Kirk Nurmi said during his closing statements that the state’s theory of premeditated murder was “nonsense,” saying that prosecutors were trying to set up a “house of cards” in portraying Arias as a cold-blooded killer who plotted the death of her ex-boyfriend.

“Was it what the state said it was yesterday, this plan [to kill]? Or was it an act of self-defense forced upon Miss Arias by the actions of Mr. Alexander? Or was it something else?” Nurmi asked the jury.

“That is ultimately your job to determine, and fear, love, sex, lies, and dirty little secrets will help you understand, I think, what happened in those three minutes,” Nurmi said.

Nurmi referenced the three minutes between the first and last photo in a series of photos taken by Arias on the day that Alexander was killed in June 2008. At the beginning, Alexander is seen alive, posing naked for Arias in the shower. By the end, he is lying on the floor in blood.

Arias is accused of murdering Alexander and could face the death penalty if the jury believes the killing was premeditated.

On Thursday, Prosecutor Juan Martinez laid out his closing argument for the jury, suggesting that Arias decided to kill Alexander because he was trying to break up with her and move on with his life.

Martinez argued that Arias tried to cover her tracks when she drove to Alexander’s home in Mesa, Ariz., and killed him and then lied about it for months to avoid being caught.

Friday, Nurmi dismissed Martinez’s claims. He admitted that Arias lied, but told jurors that the criminal charge was murder, not lying.

“One thing the state has done is pile on, to set up a house of cards to say Jodi is lying about everything, then knock it down,” he said.

“Did she lie? Of course she did, but that’s not in your verdict instructions. The crime is premeditated murder,” he said.

Nurmi focused his argument on discrediting what Martinez called her “covert mission” to kill Alexander.

The prosecution has alleged that Arias staged a break-in at her grandparents’ home to steal their gun and use it to shoot Alexander. But Nurmi asked the jury why Arias wouldn’t have simply gone into the cabinet and taken the gun without her grandparents ever realizing it.
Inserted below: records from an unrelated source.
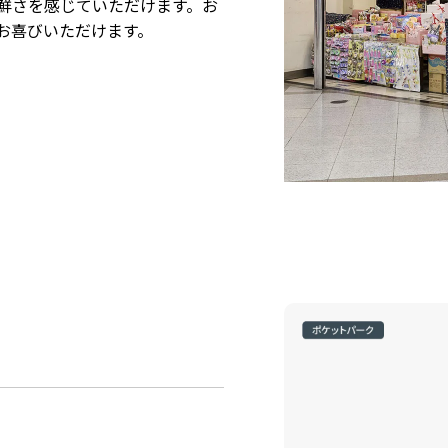
鮮さを感じていただけます。お
お喜びいただけます。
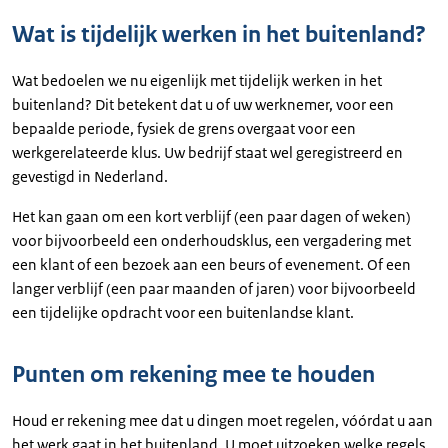
Wat is tijdelijk werken in het buitenland?
Wat bedoelen we nu eigenlijk met tijdelijk werken in het
buitenland? Dit betekent dat u of uw werknemer, voor een
bepaalde periode, fysiek de grens overgaat voor een
werkgerelateerde klus. Uw bedrijf staat wel geregistreerd en
gevestigd in Nederland.
Het kan gaan om een kort verblijf (een paar dagen of weken)
voor bijvoorbeeld een onderhoudsklus, een vergadering met
een klant of een bezoek aan een beurs of evenement. Of een
langer verblijf (een paar maanden of jaren) voor bijvoorbeeld
een tijdelijke opdracht voor een buitenlandse klant.
Punten om rekening mee te houden
Houd er rekening mee dat u dingen moet regelen, vóórdat u aan
het werk gaat in het buitenland. U moet uitzoeken welke regels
He pointed out that Arias left an obvious paper trail on her trip to Mesa, with a car rental that required her license and credit card information, money transfers between banks, and stops to visit people along the way.

“Keep in mind the state conceded yesterday that Jodi Arias is a smart woman. Is that behavior consistent with a smart woman who is planning this covert mission to go to Mesa and kill Travis Alexander?”

Similarly, he pointed out at a half-dozen times that Arias could have killed Alexander easily when she arrived at his home, when she walked in and he was seated at the computer with his back to her, or in the shower when he posed looking away from her.

“Wouldn’t you think if somebody was on this covert mission, they’ve done all these things to prepare themselves for the moment in time when she could kill Travis Alexander, does she shoot him right then and there?” Nurmi asked. “She had the gun and she had the knife. Why wouldn’t she do that?”